**Records to process**
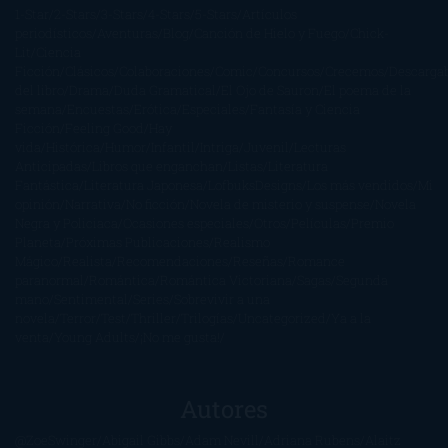
1-Star
2-Stars
3-Stars
4-Stars
5-Stars
Artículos
periodísticos
Aventuras
Blog
Canción de Hielo y Fuego
Chick-
Lit
Ciencia
Ficción
Clásicos
Colaboraciones
Comic
Concursos
Crecemos
Descarga
del libro
Drama
Duda Gramatical
El Ojo de Sauron
El poema de la
semana
Encuestas
Erótica
Especiales
Fantasía y Ciencia
Ficción
Feeling Good
Hay
vida
Histórica
Humor
Infantil
Intriga
Juvenil
Lecturas
Anticipadas
Libros que enganchan
Listas
Literatura
Fantástica
Literatura Japonesa
LofbuksDesigns
Los más vendidos
Mi
opinión
Narrativa
No ficción
Novela de misterio y suspense
Novela
Negra y Policiaca
Ocasiones especiales
Otros
Películas
Premio
Planeta
Próximas Publicaciones
Realismo
Mágico
Realista
Recomendaciones
Reseñas
Romance
paranormal
Romántica
Romántica Victoriana
Sagas
Segunda
mano
Sentimental
Series
Sobrevivir a una
novela
Terror
Test
Thriller
Trilogías
Uncategorized
Ya a la
venta
Young Adults
¡No me gusta!
Autores
@ZoeSwinger
Abigail Gibbs
Adam Nevill
Adriana Rubens
Alaitz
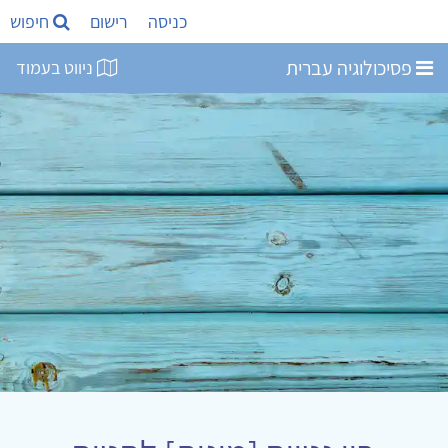
כניסה
רישום
חיפוש
פסיכולוגיה עברית
ניווט בעמוד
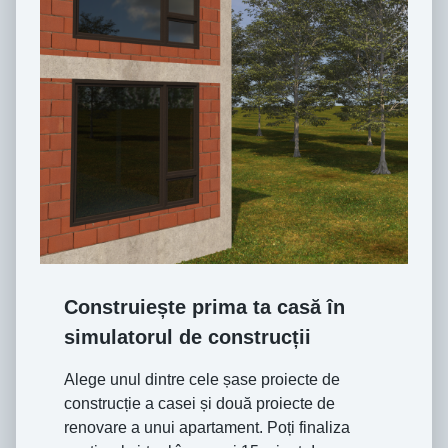
Construiește prima ta casă în
simulatorul de construcții
Alege unul dintre cele șase proiecte de
construcție a casei și două proiecte de
renovare a unui apartament. Poți finaliza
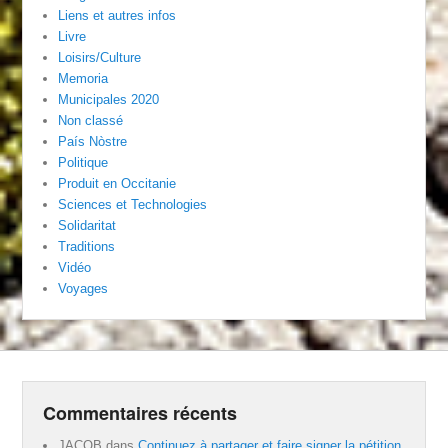
Liens et autres infos
Livre
Loisirs/Culture
Memoria
Municipales 2020
Non classé
País Nòstre
Politique
Produit en Occitanie
Sciences et Technologies
Solidaritat
Traditions
Vidéo
Voyages
Commentaires récents
JACOB
dans
Continuez à partager et faire signer la pétition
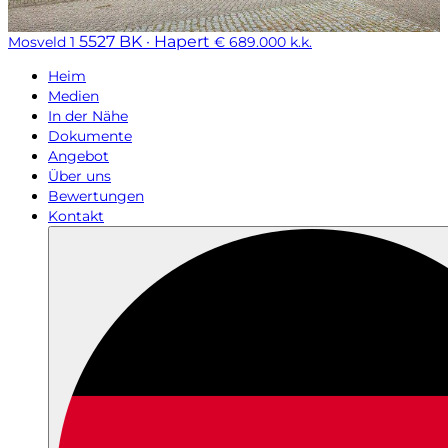
5527 BK · Hapert
Mosveld 1
€ 689.000 k.k.
Heim
Medien
In der Nähe
Dokumente
Angebot
Über uns
Bewertungen
Kontakt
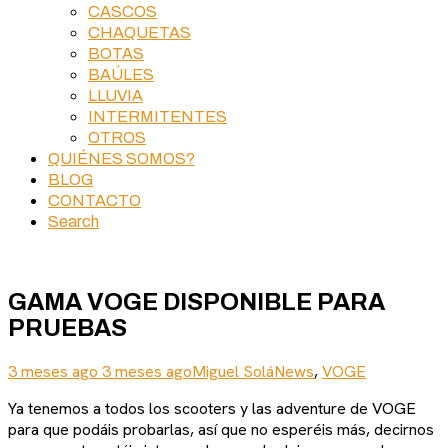
CASCOS
CHAQUETAS
BOTAS
BAÚLES
LLUVIA
INTERMITENTES
OTROS
QUIÉNES SOMOS?
BLOG
CONTACTO
Search
GAMA VOGE DISPONIBLE PARA
PRUEBAS
3 meses ago
3 meses ago
Miguel Solá
News
,
VOGE
Ya tenemos a todos los scooters y las adventure de VOGE
para que podáis probarlas, así que no esperéis más, decirnos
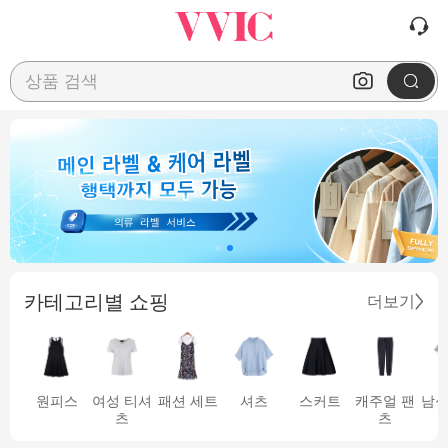
상품 검색
카테고리별 쇼핑
더보기
원피스
여성 티셔
패션 세트
셔츠
스커트
캐주얼 팬
남성
츠
츠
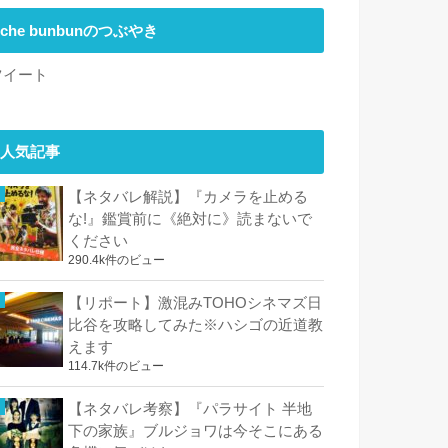
che bunbunのつぶやき
ツイート
人気記事
【ネタバレ解説】『カメラを止める
な!』鑑賞前に《絶対に》読まないで
ください
290.4k件のビュー
【リポート】激混みTOHOシネマズ日
比谷を攻略してみた※ハシゴの近道教
えます
114.7k件のビュー
【ネタバレ考察】『パラサイト 半地
下の家族』ブルジョワは今そこにある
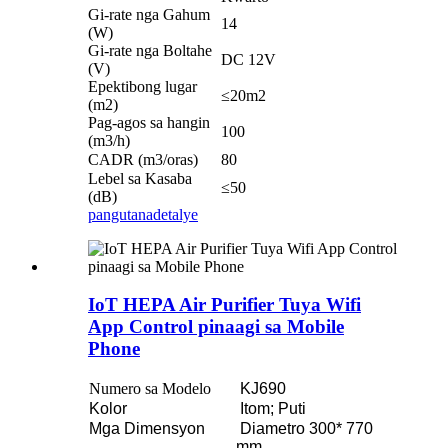
Gi-rate nga Gahum
14
(W)
Gi-rate nga Boltahe
DC 12V
(V)
Epektibong lugar
≤20m2
(m2)
Pag-agos sa hangin
100
(m3/h)
CADR (m3/oras)
80
Lebel sa Kasaba
≤50
(dB)
pangutana
detalye
IoT HEPA Air Purifier Tuya Wifi
App Control pinaagi sa Mobile
Phone
Numero sa Modelo
KJ690
Kolor
Itom; Puti
Mga Dimensyon
Diametro 300* 770
mm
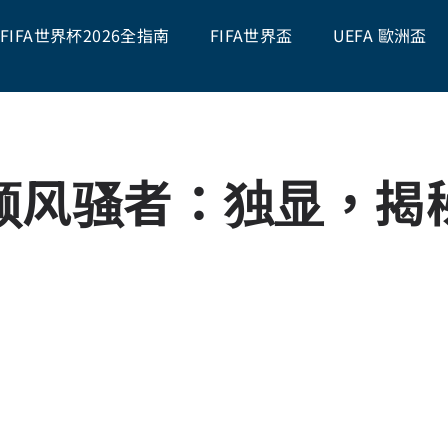
FIFA世界杯2026全指南
FIFA世界盃
UEFA 歐洲盃
领风骚者：独显，揭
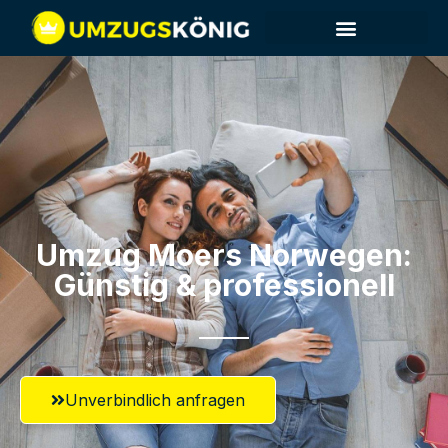
Umzugsunternehmen Moers
Umzugsservice Moers
Umzug Moers​ Norwegen:
Günstig & professionell​
Unverbindlich anfragen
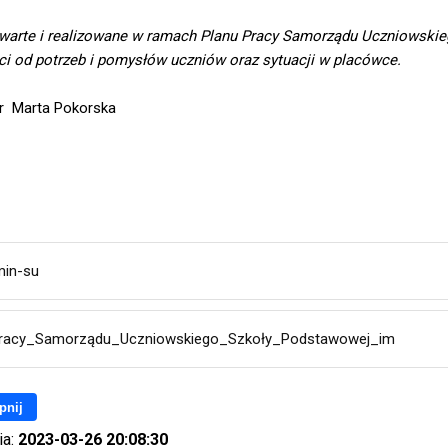
warte i realizowane w ramach Planu Pracy Samorządu Uczniowskie
i od potrzeb i pomysłów uczniów oraz sytuacji w placówce.
r Marta Pokorska
min-su
pracy_Samorządu_Uczniowskiego_Szkoły_Podstawowej_im
pnij
ia:
2023-03-26 20:08:30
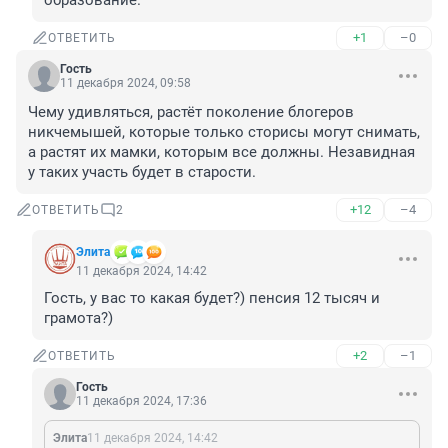
образование.
+1
–0
ОТВЕТИТЬ
Гость
11 декабря 2024, 09:58
Чему удивляться, растёт поколение блогеров 
никчемышей, которые только сторисы могут снимать, 
а растят их мамки, которым все должны. Незавидная 
у таких участь будет в старости.
+12
–4
ОТВЕТИТЬ
2
Элита
11 декабря 2024, 14:42
Гость, у вас то какая будет?) пенсия 12 тысяч и 
грамота?)
+2
–1
ОТВЕТИТЬ
Гость
11 декабря 2024, 17:36
Элита
11 декабря 2024, 14:42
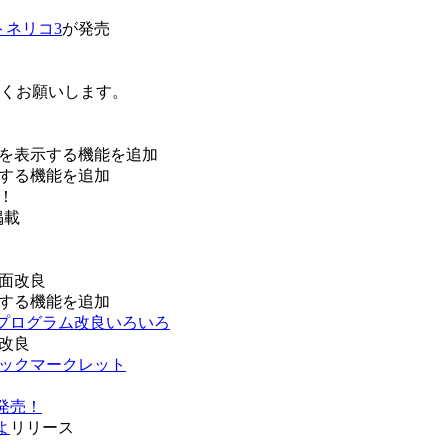
トネリコ3
が発売
ろしくお願いします。
を表示する機能を追加
する機能を追加
！
掲載
面改良
する機能を追加
などプログラム改良いろいろ
改良
ブックマークレット
発売！
よ
リリース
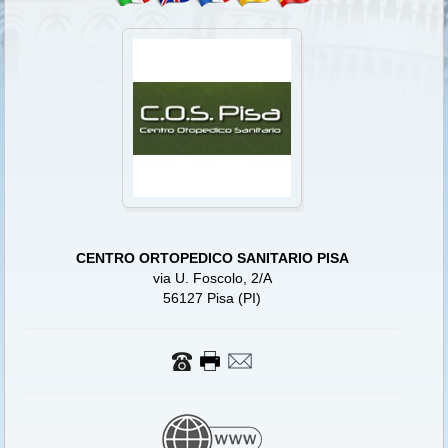
CENTRO ORTOPEDICO SANITARIO PISA
via U. Foscolo, 2/A
56127 Pisa (PI)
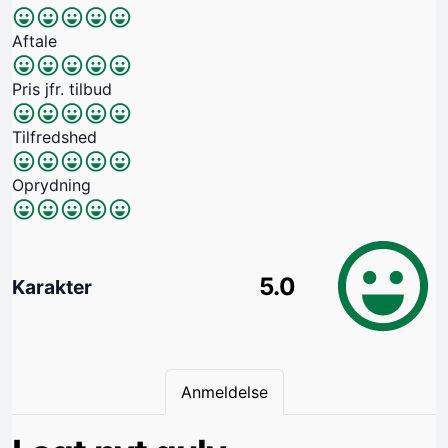
Aftale
Pris jfr. tilbud
Tilfredshed
Oprydning
5.0
Karakter
Anmeldelse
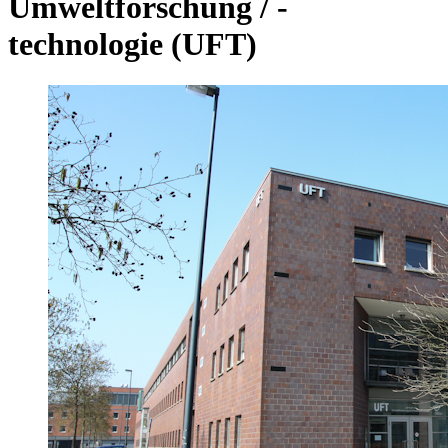
Umweltforschung / -
technologie (UFT)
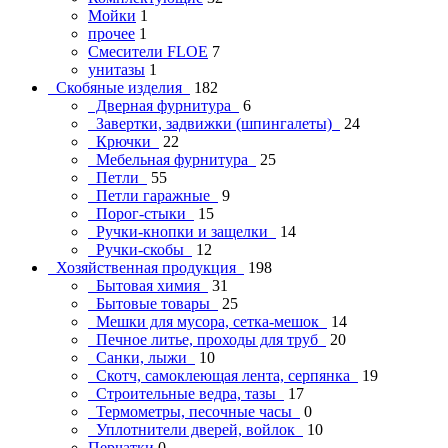
Мойки
1
прочее
1
Смесители FLOE
7
унитазы
1
Скобяные изделия
182
Дверная фурнитура
6
Завертки, задвижки (шпингалеты)
24
Крючки
22
Мебельная фурнитура
25
Петли
55
Петли гаражные
9
Порог-стыки
15
Ручки-кнопки и защелки
14
Ручки-скобы
12
Хозяйственная продукция
198
Бытовая химия
31
Бытовые товары
25
Мешки для мусора, сетка-мешок
14
Печное литье, проходы для труб
20
Санки, лыжи
10
Скотч, самоклеющая лента, серпянка
19
Строительные ведра, тазы
17
Термометры, песочные часы
0
Уплотнители дверей, войлок
10
Перчатки
0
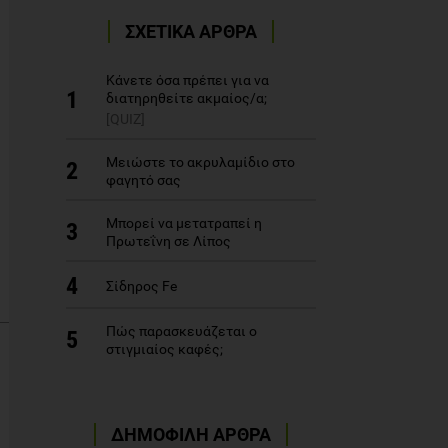
ΣΧΕΤΙΚΑ ΑΡΘΡΑ
Kάνετε όσα πρέπει για να
1
διατηρηθείτε ακμαίος/α;
[QUIZ]
Μειώστε το ακρυλαμίδιο στο
2
φαγητό σας
Μπορεί να μετατραπεί η
3
Πρωτεΐνη σε Λίπος
4
Σίδηρος Fe
Πώς παρασκευάζεται ο
5
στιγμιαίος καφές;
ΔΗΜΟΦΙΛΗ ΑΡΘΡΑ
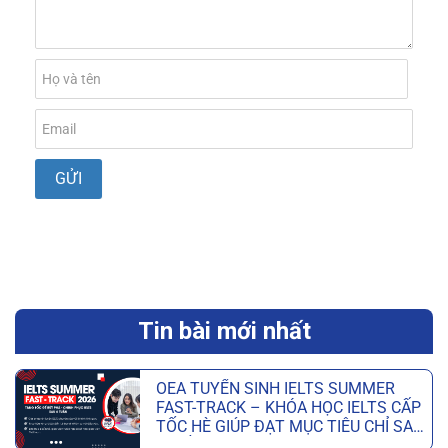
Tin bài mới nhất
OEA TUYỂN SINH IELTS SUMMER
FAST-TRACK – KHÓA HỌC IELTS CẤP
TỐC HÈ GIÚP ĐẠT MỤC TIÊU CHỈ SAU
6 TUẦN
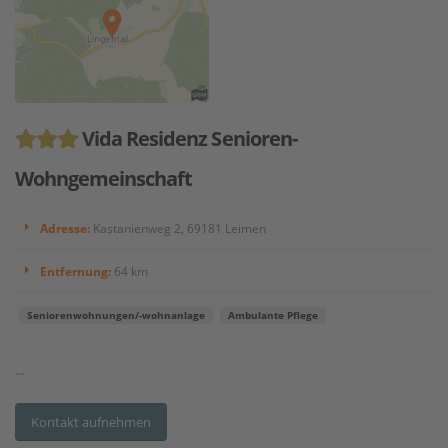
Vida Residenz Senioren-
Wohngemeinschaft
Adresse:
Kastanienweg 2, 69181 Leimen
Entfernung:
64 km
Seniorenwohnungen/-wohnanlage
Ambulante Pflege
...
Kontakt aufnehmen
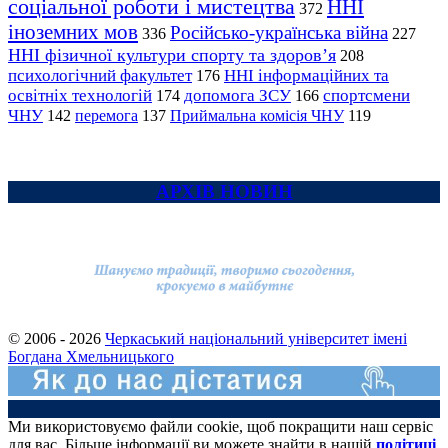
соціальної роботи і мистецтва
ННІ
372
іноземних мов
Російсько-українська війна
336
227
ННІ фізичної культури спорту та здоров’я
208
психологічний факультет
ННІ інформаційних та
176
освітніх технологій
допомога ЗСУ
спортсмени
174
166
ЧНУ
перемога
142
137
Приймальна комісія ЧНУ
119
АРХІВ НОВИН
© 2006 - 2026
Черкаський національний університет імені
Богдана Хмельницького
Ми використовуємо файли cookie, щоб покращити наш сервіс
для вас. Більше інформації ви можете знайти в нашій
політиці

**Your instructions**
Determine how many lines of the data above hold the word "декабря". Output that number only.

**Reply**
4